The implementation of the pilot feasibility program included preparing and developing training materials on the importance of nutrition and malnutrition screening along with designing and delivering trainings to the RMF facilitators in English and local languages as needed. RMF facilitators were trained by the ACMS and PHI CWN to use the MUAC z-score tape to measure and interpret the MUAC z-score. RMF facilitators were trained to collect MUAC z-scores by marking the midpoint of the child's upper arm, located halfway between the acromion process of the shoulder and olecranon. The MUAC z-score measuring tape was next wrapped around the child's arm at this midpoint, the MUAC was measured to the nearest 0.1 cm, and the MUAC z-score range determined by direct visual inspection of the tape. Facilitators were also trained on aggregate data collection, data storage, child assent, and communicating program details with the children's caregivers.
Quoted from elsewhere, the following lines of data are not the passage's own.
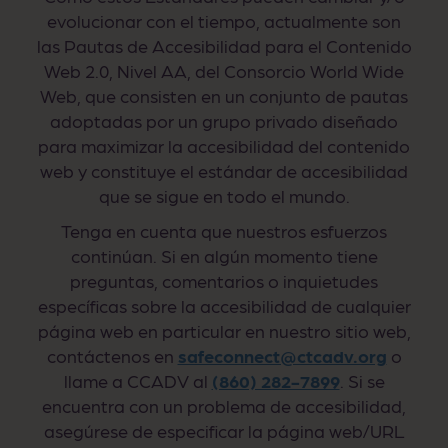
evolucionar con el tiempo, actualmente son
las Pautas de Accesibilidad para el Contenido
Web 2.0, Nivel AA, del Consorcio World Wide
Web, que consisten en un conjunto de pautas
adoptadas por un grupo privado diseñado
para maximizar la accesibilidad del contenido
web y constituye el estándar de accesibilidad
que se sigue en todo el mundo.
Tenga en cuenta que nuestros esfuerzos
continúan. Si en algún momento tiene
preguntas, comentarios o inquietudes
específicas sobre la accesibilidad de cualquier
página web en particular en nuestro sitio web,
contáctenos en
safeconnect@ctcadv.org
o
llame a CCADV al
(860) 282-7899
. Si se
encuentra con un problema de accesibilidad,
asegúrese de especificar la página web/URL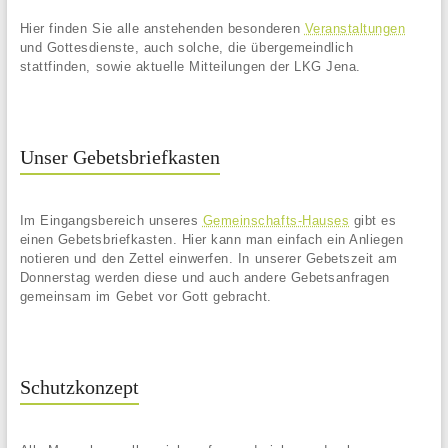
Hier finden Sie alle anstehenden besonderen
Veranstaltungen
und Gottesdienste, auch solche, die übergemeindlich
stattfinden, sowie aktuelle Mitteilungen der LKG Jena.
Unser Gebetsbriefkasten
Im Eingangsbereich unseres
Gemeinschafts-Hauses
gibt es
einen Gebetsbriefkasten. Hier kann man einfach ein Anliegen
notieren und den Zettel einwerfen. In unserer Gebetszeit am
Donnerstag werden diese und auch andere Gebetsanfragen
gemeinsam im Gebet vor Gott gebracht.
Schutzkonzept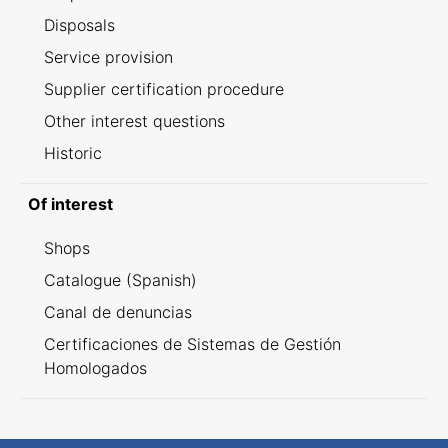
Disposals
Service provision
Supplier certification procedure
Other interest questions
Historic
Of interest
Shops
Catalogue (Spanish)
Canal de denuncias
Certificaciones de Sistemas de Gestión
Homologados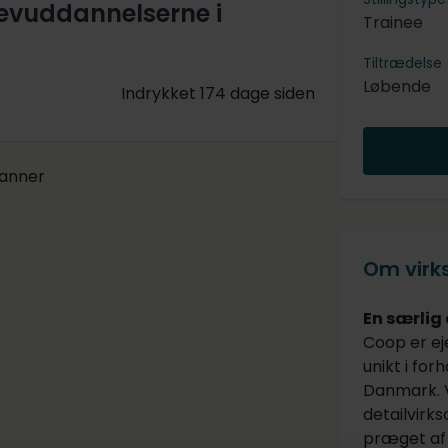
evuddannelserne i
Trainee
Tiltrædelse
Løbende
Indrykket 174 dage siden
Om vir
En særlig
Coop er ej
unikt i for
Danmark. V
detailvirk
præget af 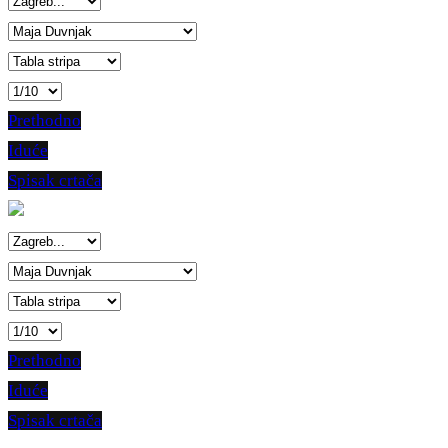
Prethodno
Iduće
Spisak crtača
Prethodno
Iduće
Spisak crtača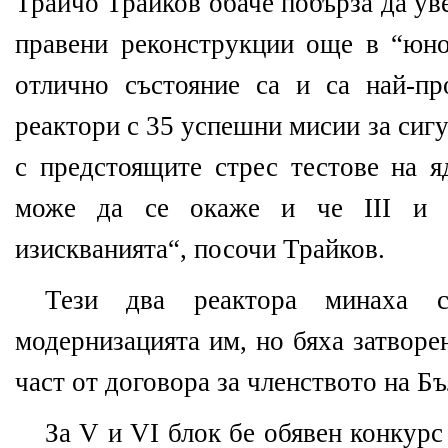
Трайчо Трайков обаче побърза да уве
правени реконструкции още в “юно
отлично състояние са и са най-пр
реактори с 35 успешни мисии за сиг
с предстоящите стрес тестове на я
може да се окаже и че ІІІ и 
изискванията“, посочи Трайков.
Тези два реактора минаха с
модернизацията им, но бяха затворен
част от договора за членството на Б
За V и VІ блок бе обявен конкурс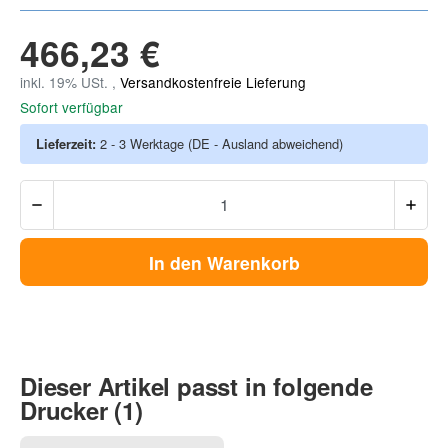
466,23 €
inkl. 19% USt. ,
Versandkostenfreie Lieferung
Sofort verfügbar
Lieferzeit:
2 - 3 Werktage
(DE - Ausland abweichend)
In den Warenkorb
Dieser Artikel passt in folgende
Drucker (1)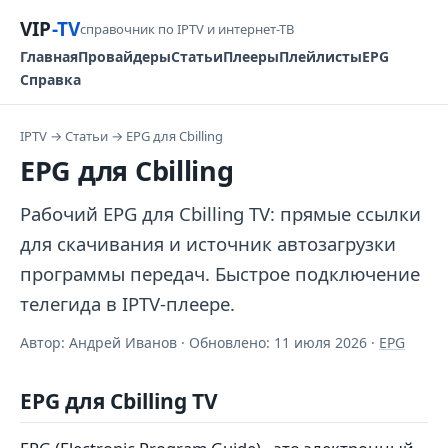
VIP
-TV
справочник по IPTV и интернет-ТВ
Главная
Провайдеры
Статьи
Плееры
Плейлисты
EPG
Справка
IPTV
→
Статьи
→
EPG для Cbilling
EPG для Cbilling
Рабочий EPG для Cbilling TV: прямые ссылки
для скачивания и источник автозагрузки
программы передач. Быстрое подключение
телегида в IPTV-плеере.
Автор: Андрей Иванов · Обновлено:
11 июля 2026
·
EPG
EPG для Cbilling TV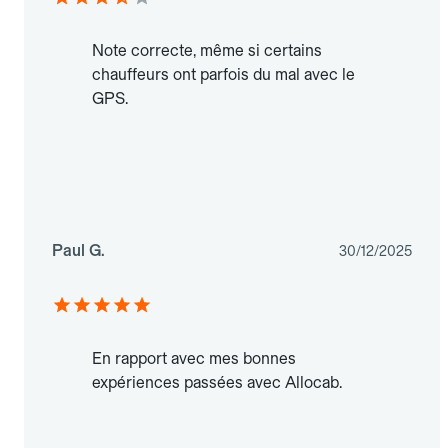
Note correcte, même si certains
chauffeurs ont parfois du mal avec le
GPS.
Paul G.
30/12/2025
En rapport avec mes bonnes
expériences passées avec Allocab.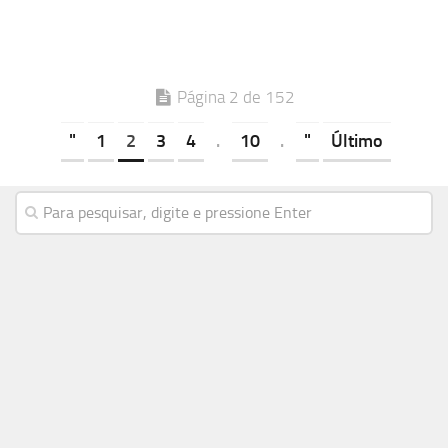
Página 2 de 152
"
1
2
3
4
.
10
.
"
Último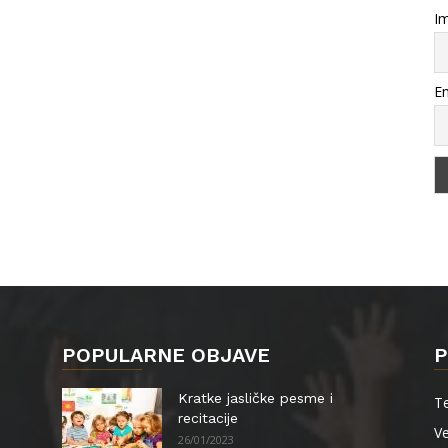
Im
Em
POPULARNE OBJAVE
P
Kratke jasličke pesme i
Te
recitacije
Ve
26/01/2023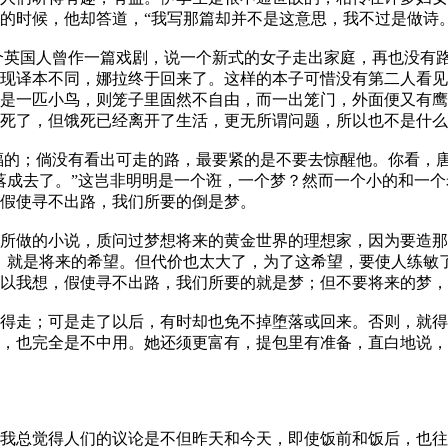
的时候，他却答道，“我写那篇却并不是这意思，我不过是做诗。
英国人曾作一篇戏剧，说一个新式的女子走出家庭，再也没有路
现译本不同，娜拉终于回来了。这样的本子可惜没有第二人看见
是一匹小鸟，则笼子里固然不自由，而一出笼门，外面便又有鹰
死了，但饿死已经离开了生活，更无所谓问题，所以也不是什么
的；倘没有看出可走的路，最要紧的是不要去惊醒他。你看，唐
落成去了。”这岂非明明是一个诳，一个梦？然而一个小的和一
假使寻不出路，我们所要的倒是梦。
所做的小说，质问过梦想将来的黄金世界的理想家，因为要造那
，就是将来的希望。但代价也太大了，为了这希望，要使人练敏
以我想，假使寻不出路，我们所要的就是梦；但不要将来的梦，
得走；可是走了以后，有时却也免不掉堕落或回来。否则，就得
，也完全是不中用。她还须更富有，提包里有准备，直白地说，
我总觉得人们的议论是不但昨天和今天，即使饭前和饭后，也往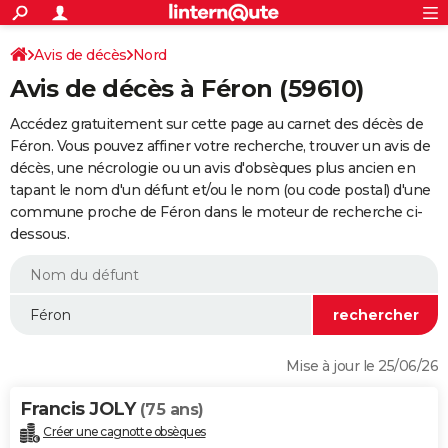
ACTUALITÉS
Connexion
S'inscrire
Avis de décès
Nord
Rechercher
Société
Education
Villes
Politique
Faits Divers
Monde
+
SPORT
Avis de décès à Féron (59610)
Football
Cyclisme
Forum
Coupe du monde 2026
Tennis
Rugby
CULTURE
Accédez gratuitement sur cette page au carnet des décès de
TNT
Cinéma
Musique
Programme TV
Streaming
Sorties cinéma
+
Féron. Vous pouvez affiner votre recherche, trouver un avis de
FINANCE
décès, une nécrologie ou un avis d'obsèques plus ancien en
Impôts
Immobilier
Banque
Crédit
Retraite
Epargne
Risques naturels par ville
Assurance
AUTO
tapant le nom d'un défunt et/ou le nom (ou code postal) d'une
commune proche de Féron dans le moteur de recherche ci-
Réserver un essai
Berlines
Forum auto
Essais
Citadines
SUV
+
HIGH-TECH
dessous.
Meilleur smartphone
Ordinateurs
Guide high-tech
Mobiles
Internet
Jeux vidéo
+
BRICOLAGE
Aménagement intérieur
Cuisine
Jardinage
+
Forum
Extérieur
Salle de bains
Rangement
WEEK-END
Escapades
Expositions
Week-end nature
Guides de France
Patrimoine
Musées
+
LIFESTYLE
Mise à jour le 25/06/26
Bien-être
Mode
+
Art de vivre
Loisirs
Modes de vie
SANTE
Francis JOLY
(75 ans)
Guide de la santé
Médicaments
+
Alimentation
Maladies
Sommeil
VOYAGE
Créer une cagnotte obsèques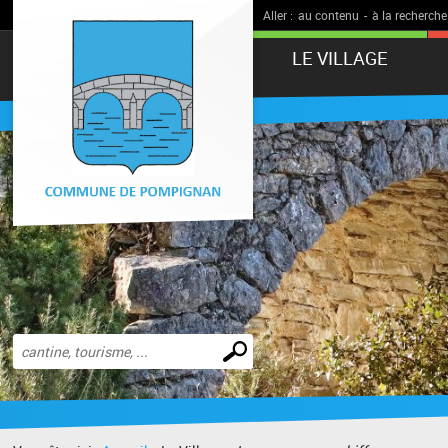
Aller :
au contenu
-
à la recherche
LE VILLAGE
Effectuer
une
recherche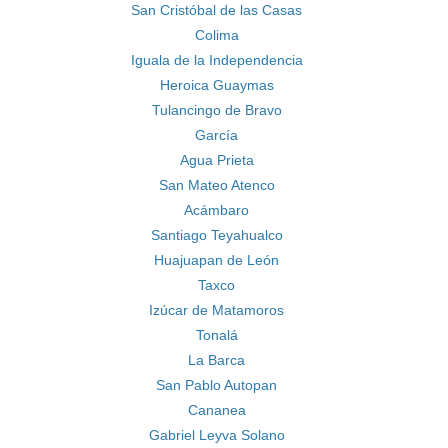
San Cristóbal de las Casas
Colima
Iguala de la Independencia
Heroica Guaymas
Tulancingo de Bravo
García
Agua Prieta
San Mateo Atenco
Acámbaro
Santiago Teyahualco
Huajuapan de León
Taxco
Izúcar de Matamoros
Tonalá
La Barca
San Pablo Autopan
Cananea
Gabriel Leyva Solano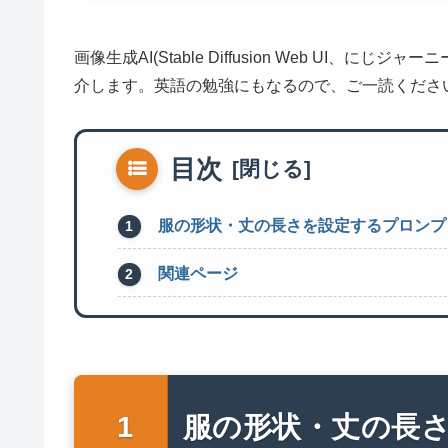
画像生成AI(Stable Diffusion Web UI
介します。英語の勉強にもなるので、ご一読くださ
目次
服の形状・丈の長さを設定するプロンプ
関連ページ
服の形状・丈の長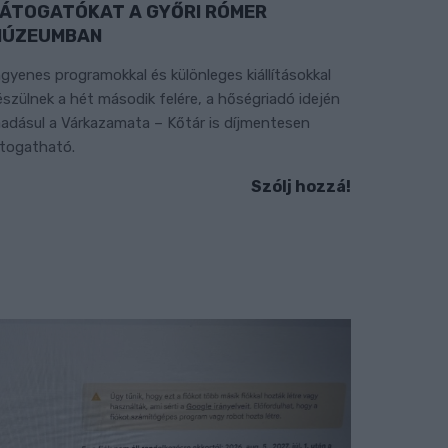
ÁTOGATÓKAT A GYŐRI RÓMER
MÚZEUMBAN
ngyenes programokkal és különleges kiállításokkal
észülnek a hét második felére, a hőségriadó idején
áadásul a Várkazamata – Kőtár is díjmentesen
átogatható.
Szólj hozzá!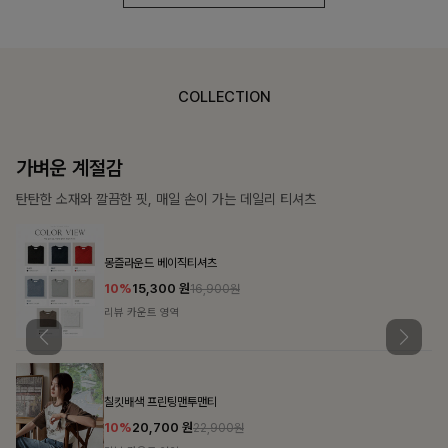
COLLECTION
가장 쉬운 코디
특별한 날부터 일상까지 함께하는 룩
쥬빌스트링 포켓원피스
17%
48,900
원
58,900원
리뷰 카운트 영역
블룬티 나시원피스+셔츠SET
15%
31,900
원
37,500원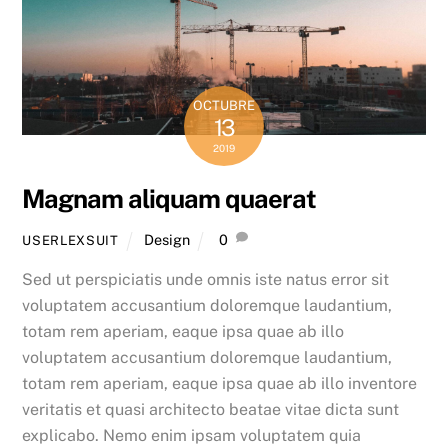
OCTUBRE
13
2019
Magnam aliquam quaerat
Design
0
USERLEXSUIT
Sed ut perspiciatis unde omnis iste natus error sit
voluptatem accusantium doloremque laudantium,
totam rem aperiam, eaque ipsa quae ab illo
voluptatem accusantium doloremque laudantium,
totam rem aperiam, eaque ipsa quae ab illo inventore
veritatis et quasi architecto beatae vitae dicta sunt
explicabo. Nemo enim ipsam voluptatem quia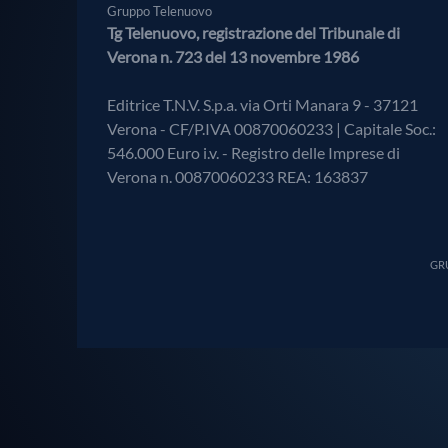
Gruppo Telenuovo
Tg Telenuovo, registrazione del Tribunale di
Verona n. 723 del 13 novembre 1986
Editrice T.N.V. S.p.a. via Orti Manara 9 - 37121
Verona - CF/P.IVA 00870060233 | Capitale Soc.:
546.000 Euro i.v. - Registro delle Imprese di
Verona n. 00870060233 REA: 163837
GRU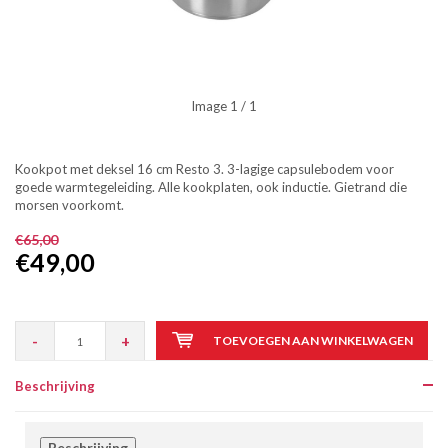
Image
1
/ 1
Kookpot met deksel 16 cm Resto 3. 3-lagige capsulebodem voor
goede warmtegeleiding. Alle kookplaten, ook inductie. Gietrand die
morsen voorkomt.
€65,00
€49,00
-
+
TOEVOEGEN AAN WINKELWAGEN
Beschrijving
Beschrijving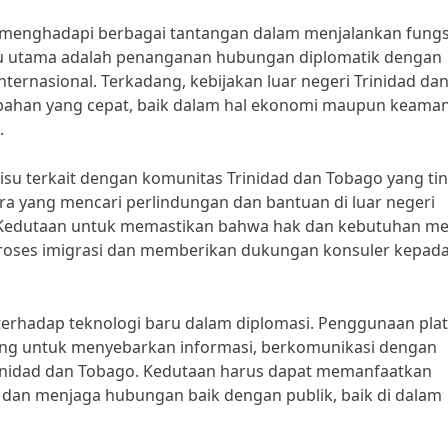
o menghadapi berbagai tantangan dalam menjalankan fungs
 isu utama adalah penanganan hubungan diplomatik dengan
internasional. Terkadang, kebijakan luar negeri Trinidad da
bahan yang cepat, baik dalam hal ekonomi maupun keama
.
-isu terkait dengan komunitas Trinidad dan Tobago yang ti
ra yang mencari perlindungan dan bantuan di luar negeri
Kedutaan untuk memastikan bahwa hak dan kebutuhan m
proses imigrasi dan memberikan dukungan konsuler kepad
 terhadap teknologi baru dalam diplomasi. Penggunaan pla
nting untuk menyebarkan informasi, berkomunikasi dengan
nidad dan Tobago. Kedutaan harus dapat memanfaatkan
van dan menjaga hubungan baik dengan publik, baik di dalam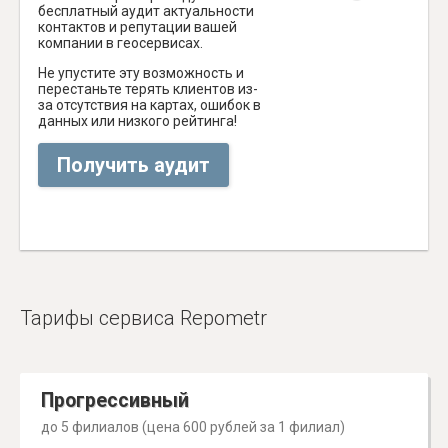
бесплатный аудит актуальности
контактов и репутации вашей
компании в геосервисах.
Не упустите эту возможность и
перестаньте терять клиентов из-
за отсутствия на картах, ошибок в
данных или низкого рейтинга!
Получить аудит
Тарифы сервиса Repometr
Прогрессивный
до 5 филиалов (цена 600 рублей за 1 филиал)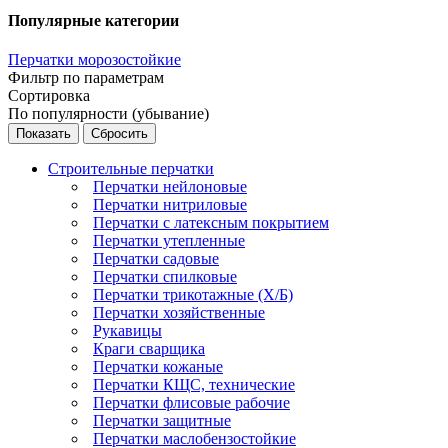
Популярные категории
Перчатки морозостойкие
Фильтр по параметрам
Сортировка
По популярности (убывание)
Сбросить
Строительные перчатки
Перчатки нейлоновые
Перчатки нитриловые
Перчатки с латексным покрытием
Перчатки утепленные
Перчатки садовые
Перчатки спилковые
Перчатки трикотажные (Х/Б)
Перчатки хозяйственные
Рукавицы
Краги сварщика
Перчатки кожаные
Перчатки КЩС, технические
Перчатки флисовые рабочие
Перчатки защитные
Перчатки маслобензостойкие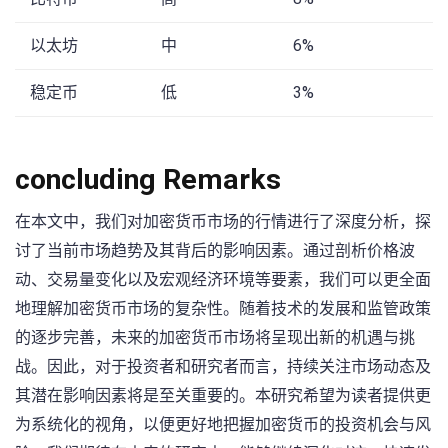
以太坊
中
6%
稳定币
低
3%
concluding Remarks
在本文中，我们对加密货币市场的行情进行了深度分析，探
讨了当前市场趋势及其背后的影响因素。通过剖析价格波
动、交易量变化以及宏观经济环境等要素，我们可以更全面
地理解加密货币市场的复杂性。随着技术的发展和监管政策
的逐步完善，未来的加密货币市场将呈现出新的机遇与挑
战。因此，对于投资者和研究者而言，持续关注市场动态及
其潜在影响因素将是至关重要的。本研究希望为读者提供更
为系统化的视角，以便更好地把握加密货币的投资机会与风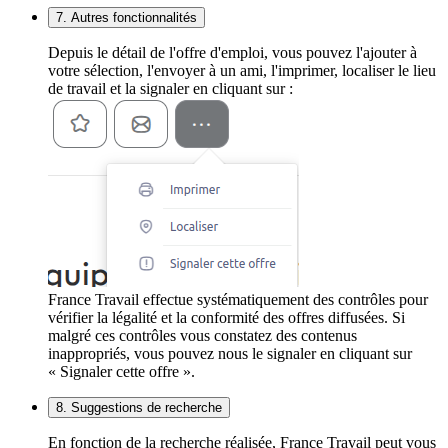
7. Autres fonctionnalités
Depuis le détail de l'offre d'emploi, vous pouvez l'ajouter à
votre sélection, l'envoyer à un ami, l'imprimer, localiser le lieu
de travail et la signaler en cliquant sur :
France Travail effectue systématiquement des contrôles pour
vérifier la légalité et la conformité des offres diffusées. Si
malgré ces contrôles vous constatez des contenus
inappropriés, vous pouvez nous le signaler en cliquant sur
« Signaler cette offre ».
8. Suggestions de recherche
En fonction de la recherche réalisée, France Travail peut vous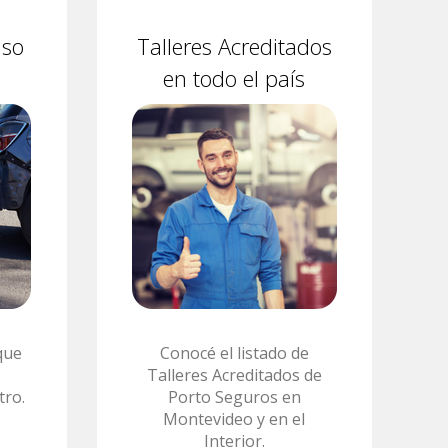
aso
Talleres Acreditados
en todo el país
que
Conocé el listado de
Talleres Acreditados de
tro.
Porto Seguros en
Montevideo y en el
Interior.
This training created a nutrition screening program to be implemented and scaled up by RMF across its S3 internationally. The materials and trainings were offered in English and in the relevant local/national language by a verified translator vendor based at the location of the S3. Following training, the RMF facilitators received certificates of participation, outlining the training they completed, and the skills gained. Upon completion of the training, RMF facilitators were able to utilize their skills to discuss nutrition screening with S3 enrollees, use the MUAC z-score tape, and routinely screen the nutritional status of their pediatric S3 enrollees, as well as document the aggregate data.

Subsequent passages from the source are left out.